ただし、「しなり」がどんなふうに影響を与えているかは、いまひとつ理解されていないことがあるようです。

そこで釣竿の遠投をイメージしてみると、釣竿を握っている部分の稼動域よりも、竿先のほうが大きく動いていることがすぐ分かります。

しかも竿が大きくしなり、わずかな力でも竿先は極限のスピードを出すことができています。

さらに竿先から下がるテグス、その先端についている重りによって、竿を振るスピード以上にしなりは大きくなり、遠投が可能になるのです。

つまりゴルフクラブもこの釣竿の遠投と同じなのですが、釣竿と違うのはゴルフボールが飛んでいくことです。

インパクトしたゴルフボールにはスピンがかかり、打ち出した方向とは違うところに飛ぶ場合がありますし、意図せずに曲がっていくこともあります。

これはフェース面でボールを打つから起こる現象で、インパクトで上手くタイミングを合わせないと、この現象が起こってしまいます。

シャフトのしなりを利用した飛距離アップは諸刃の剣

シャフトのしなりを利用して飛距離をアップさせるためには、インパクトでタイミングよくフェース面をスクエアにしなければなりません。

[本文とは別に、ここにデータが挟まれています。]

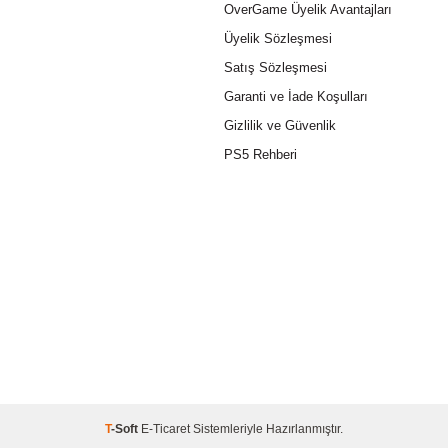
OverGame Üyelik Avantajları
Üyelik Sözleşmesi
Satış Sözleşmesi
Garanti ve İade Koşulları
Gizlilik ve Güvenlik
PS5 Rehberi
T
-Soft
E-Ticaret
Sistemleriyle Hazırlanmıştır.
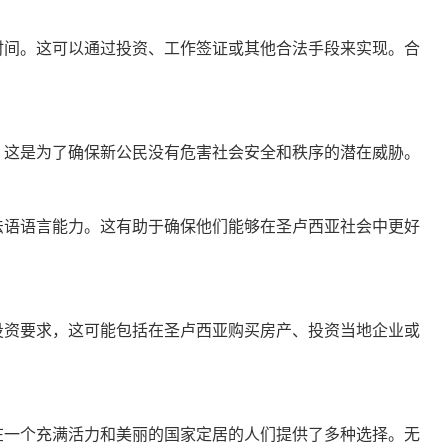
时间。这可以通过投资、工作签证或其他合法手段来实现。合
。这是为了确保新公民没有危害社会安全和秩序的潜在威胁。
法语语言能力。这有助于确保他们能够在圣卢西亚社会中更好
投资要求，这可能包括在圣卢西亚购买房产、投资当地企业或
在一个充满活力和美丽的国家定居的人们提供了多种选择。无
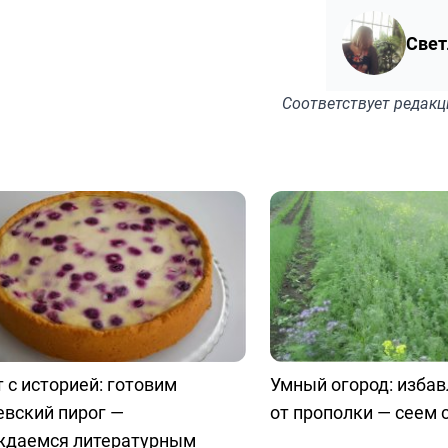
Свет
Соответствует
редакц
 с историей: готовим
Умный огород: изба
евский пирог —
от прополки — сеем
ждаемся литературным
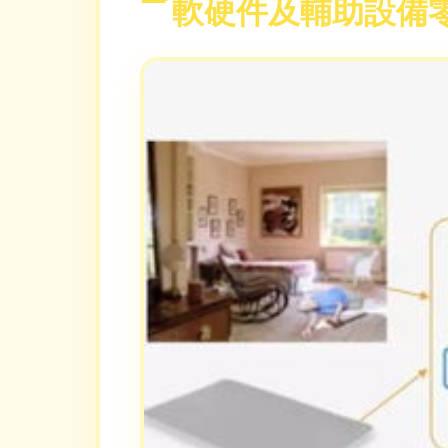
軟硬件及輔助設備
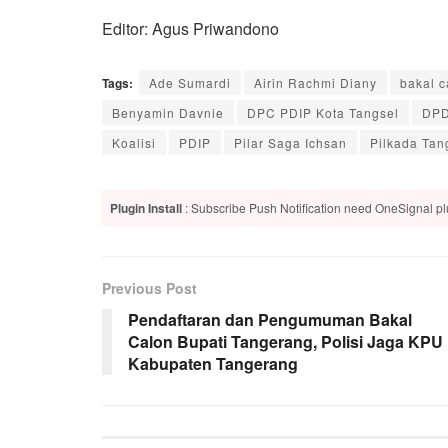
Editor: Agus Priwandono
Tags:
Ade Sumardi
Airin Rachmi Diany
bakal c
Benyamin Davnie
DPC PDIP Kota Tangsel
DPD
Koalisi
PDIP
Pilar Saga Ichsan
Pilkada Tan
Plugin Install
: Subscribe Push Notification need OneSignal plu
Previous Post
Pendaftaran dan Pengumuman Bakal
Calon Bupati Tangerang, Polisi Jaga KPU
Kabupaten Tangerang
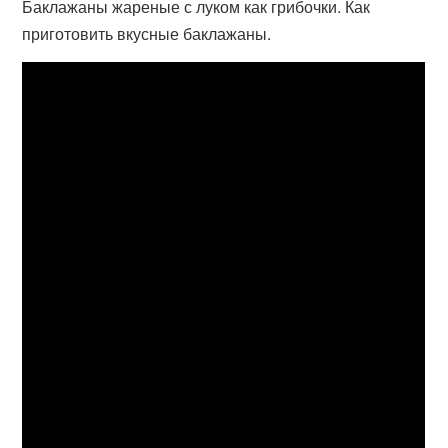
Баклажаны жареные с луком как грибочки. Как
приготовить вкусные баклажаны.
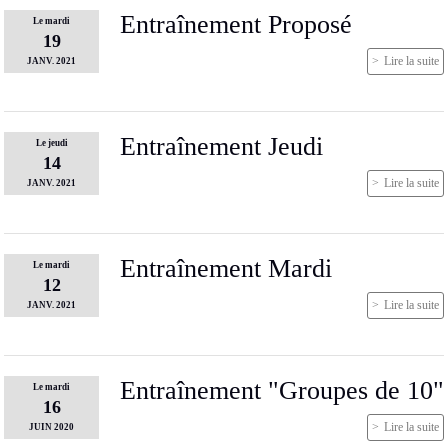
Entraînement Proposé
Le
mardi
19
Lire la suite
JANV.
2021
Entraînement Jeudi
Le
jeudi
14
Lire la suite
JANV.
2021
Entraînement Mardi
Le
mardi
12
Lire la suite
JANV.
2021
Entraînement "Groupes de 10"
Le
mardi
16
Lire la suite
JUIN
2020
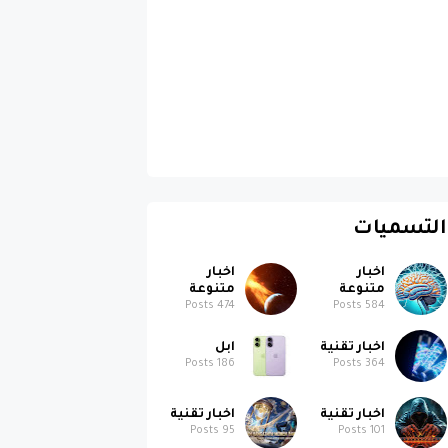
التسميات
اخبار
اخبار
متنوعة
متنوعة
Posts
474
Posts
584
اخبار تقنية
ابل
Posts
186
Posts
364
اخبار تقنية
اخبار تقنية
Posts
95
Posts
101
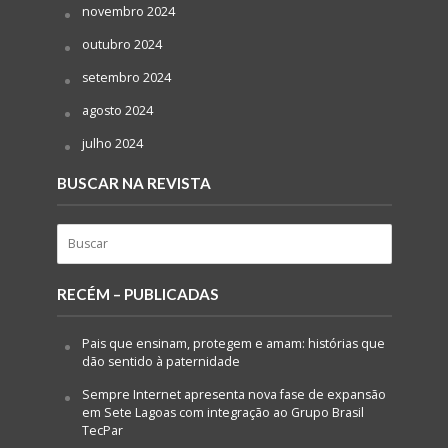
novembro 2024
outubro 2024
setembro 2024
agosto 2024
julho 2024
BUSCAR NA REVISTA
RECÉM – PUBLICADAS
Pais que ensinam, protegem e amam: histórias que
dão sentido à paternidade
Sempre Internet apresenta nova fase de expansão
em Sete Lagoas com integração ao Grupo Brasil
TecPar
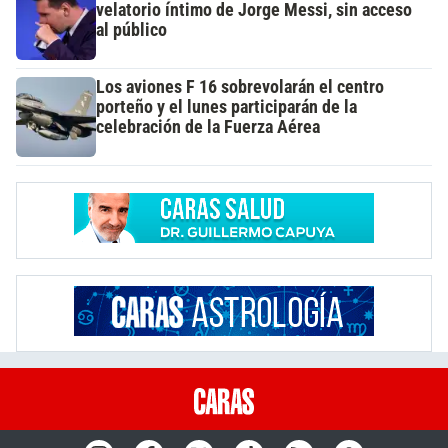
velatorio íntimo de Jorge Messi, sin acceso
al público
Los aviones F 16 sobrevolarán el centro
porteño y el lunes participarán de la
celebración de la Fuerza Aérea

グリップエンドが自分を指して、グリップの先がボールを指したとき、シャフトのしなりによってヘッドはボールの箇所まで到達していません。

もしも、この状態でインパクトをしたら、フェースが開いているのでスライスすることが考えられます。

長くて柔らかいシャフトのお陰でヘッドスピードが速くなったとしても、正しいインパクトができなければ何も意味はありません。

そこで遅れたヘッドを正常な位置まで進めるために、「しなり戻り」を待たなくてはいけないわけです。

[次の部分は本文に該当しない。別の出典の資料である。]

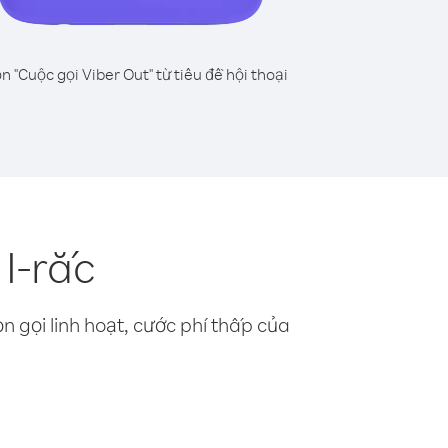
n "Cuộc gọi Viber Out" từ tiêu đề hội thoại
 I-rắc
n gọi linh hoạt, cước phí thấp của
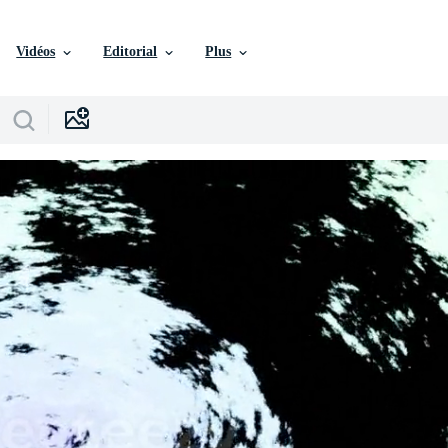
Vidéos
Editorial
Plus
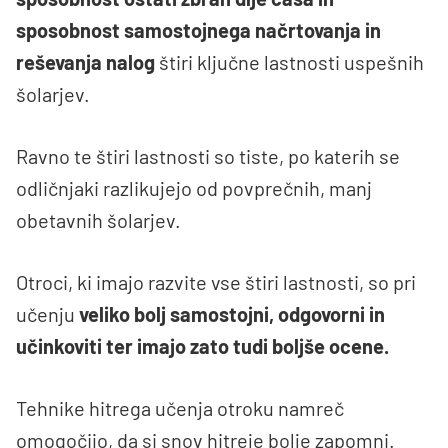
sposobnost samostojnega načrtovanja in
reševanja nalog
štiri ključne lastnosti uspešnih
šolarjev.
Ravno te štiri lastnosti so tiste, po katerih se
odličnjaki razlikujejo od povprečnih, manj
obetavnih šolarjev.
Otroci, ki imajo razvite vse štiri lastnosti, so pri
učenju
veliko bolj samostojni, odgovorni in
učinkoviti ter imajo zato tudi boljše ocene.
Tehnike hitrega učenja otroku namreč
omogočijo, da si snov hitreje bolje zapomni.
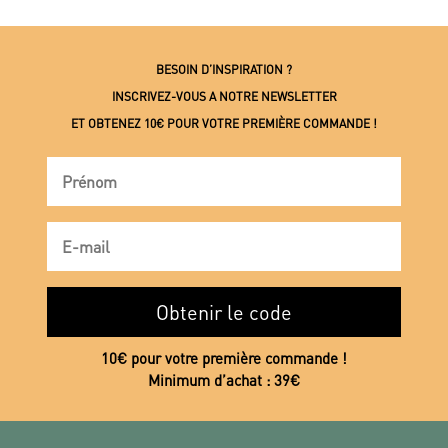
BESOIN D’INSPIRATION ?
INSCRIVEZ-VOUS A NOTRE NEWSLETTER
ET OBTENEZ 10€ POUR VOTRE PREMIÈRE COMMANDE !
Obtenir le code
10€ pour votre première commande !
Minimum d’achat : 39€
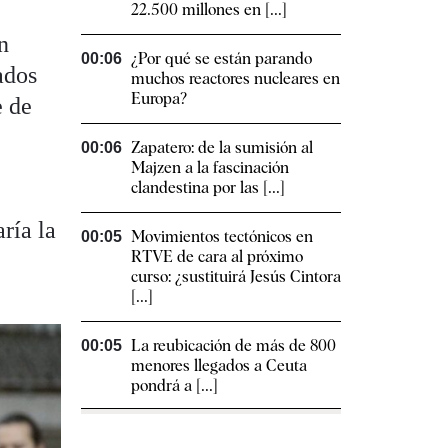
22.500 millones en [...]
n
¿Por qué se están parando
00:06
ados
muchos reactores nucleares en
Europa?
e de
Zapatero: de la sumisión al
00:06
Majzen a la fascinación
clandestina por las [...]
ría la
Movimientos tectónicos en
00:05
RTVE de cara al próximo
curso: ¿sustituirá Jesús Cintora
[...]
La reubicación de más de 800
00:05
menores llegados a Ceuta
pondrá a [...]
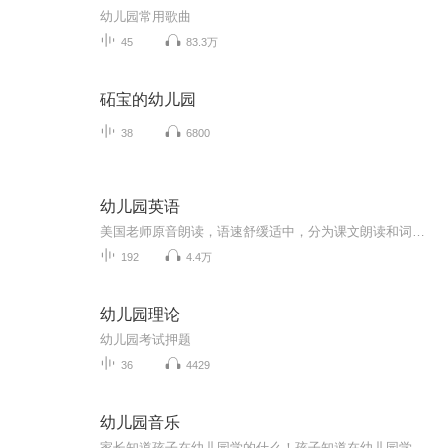
幼儿园常用歌曲
45
83.3万
砳宝的幼儿园
38
6800
幼儿园英语
美国老师原音朗读，语速舒缓适中，分为课文朗读和词汇朗读与跟读。 这是我最喜欢的一套英语启蒙教材，按社会学、科学和语言艺术等设计课程单元，non-fiction和fiction合理搭配，既培养了孩子的学习兴趣，又帮助孩子构建知识库，特别适合3-12岁的英语启蒙者。 分PREK 和K两个系列，每个系列四册，共八册。 每一册分三章，每章含四个单元： Chapter 1: Social Studies-Histories and Geography Chapter 2: Science Chapter 3: Language-Mathematics-Visual Arts-Music
192
4.4万
幼儿园理论
幼儿园考试押题
36
4429
幼儿园音乐
家长知道孩子在幼儿园学的什么！孩子知道在幼儿园学的什么！天赋宝贝先人一步！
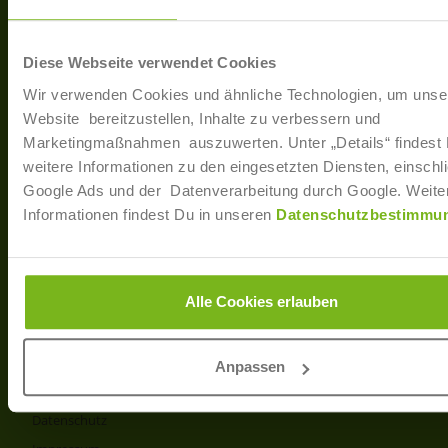
40233 Düsseldorf
Arbe
Regis
T: +49 (0)211 / 866 68 - 13
Diese Webseite verwendet Cookies
F: +49 (0)211 / 866 68 - 30
Wir verwenden Cookies und ähnliche Technologien, um unse
E-Mail: info@joborama.de
Website bereitzustellen, Inhalte zu verbessern und
Marketingmaßnahmen auszuwerten. Unter „Details“ findest
Über Uns
weitere Informationen zu den eingesetzten Diensten, einschli
Google Ads und der Datenverarbeitung durch Google. Weite
Veranstaltungen
Informationen findest Du in unseren
Datenschutzbestimmu
Ansprechpartner
Partner
Info
Alle Cookies erlauben
Produkt- und Preisliste
AGB
Anpassen
Disclaimer
Datenschutz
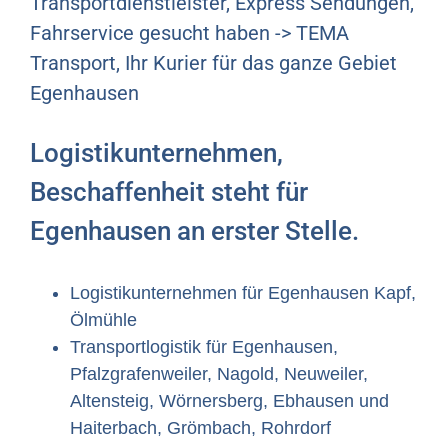
Transportdienstleister, Express Sendungen,
Fahrservice gesucht haben -> TEMA
Transport, Ihr Kurier für das ganze Gebiet
Egenhausen
Logistikunternehmen,
Beschaffenheit steht für
Egenhausen an erster Stelle.
Logistikunternehmen für Egenhausen Kapf,
Ölmühle
Transportlogistik für Egenhausen,
Pfalzgrafenweiler, Nagold, Neuweiler,
Altensteig, Wörnersberg, Ebhausen und
Haiterbach, Grömbach, Rohrdorf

ダウンスイング中に少しの動作を加えることでシャフトのしなりを戻して、逆側にしなりを入れます。

シャフトが「<」でスイングしていたものを、インパクトの直前で「>」のように変えると、フェース面はスクエアに戻りますし、何よりもヘッドスピードが加速されて飛距離アップに繋がります。

ただしそのタイミングがずれると荒れ球になるという、諸刃の剣でもあるわけです。

飛距離アップを狙うしなりはシャフトのバランスで合わせる

シャフトのしなりを利用すると飛距離が伸びるのではなく、しなり戻りによってヘッドスピードが加速することによって結果的に飛距離はアップします。

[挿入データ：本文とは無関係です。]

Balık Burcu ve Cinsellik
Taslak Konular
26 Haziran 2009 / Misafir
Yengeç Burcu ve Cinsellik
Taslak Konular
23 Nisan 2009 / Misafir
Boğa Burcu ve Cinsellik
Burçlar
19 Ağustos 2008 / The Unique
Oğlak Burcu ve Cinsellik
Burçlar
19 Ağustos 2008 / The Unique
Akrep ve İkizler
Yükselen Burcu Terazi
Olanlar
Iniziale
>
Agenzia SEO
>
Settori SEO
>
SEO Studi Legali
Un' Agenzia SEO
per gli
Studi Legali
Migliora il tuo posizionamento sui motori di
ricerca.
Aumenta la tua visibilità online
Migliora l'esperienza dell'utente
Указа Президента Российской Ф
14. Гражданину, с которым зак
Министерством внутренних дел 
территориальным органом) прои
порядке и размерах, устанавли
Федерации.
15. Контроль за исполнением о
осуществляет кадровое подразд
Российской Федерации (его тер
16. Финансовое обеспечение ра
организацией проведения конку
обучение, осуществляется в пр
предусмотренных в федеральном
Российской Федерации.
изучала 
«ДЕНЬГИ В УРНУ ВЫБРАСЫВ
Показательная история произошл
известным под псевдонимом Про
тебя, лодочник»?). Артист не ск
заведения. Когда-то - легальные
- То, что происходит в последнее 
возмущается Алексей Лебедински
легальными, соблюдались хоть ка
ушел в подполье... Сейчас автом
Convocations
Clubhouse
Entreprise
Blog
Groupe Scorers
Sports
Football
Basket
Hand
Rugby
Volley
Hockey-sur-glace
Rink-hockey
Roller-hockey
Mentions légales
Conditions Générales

もちろん、最初にシャフトのしなりがあるからこそ、しなり戻りがあるのです。

シャフトのしなりが大きいほどシャフト戻りも大きくなりますが、コントロールできる範囲は決まっているので、釣竿並みに大きなしなりは安定した方向性を出すことができません。

つまり一定の剛性がなければ、ターゲットに向けて打ち出すことはできないということになります。

シャフトの硬さは、一般的な硬さは「R」で表示されていて、少し硬いタイプが「S」、さらに硬いタイプは「X」と分けられています。

ただし、この表示された硬さの基準はメーカーによって違うので、RとSが同等ということも良くあります。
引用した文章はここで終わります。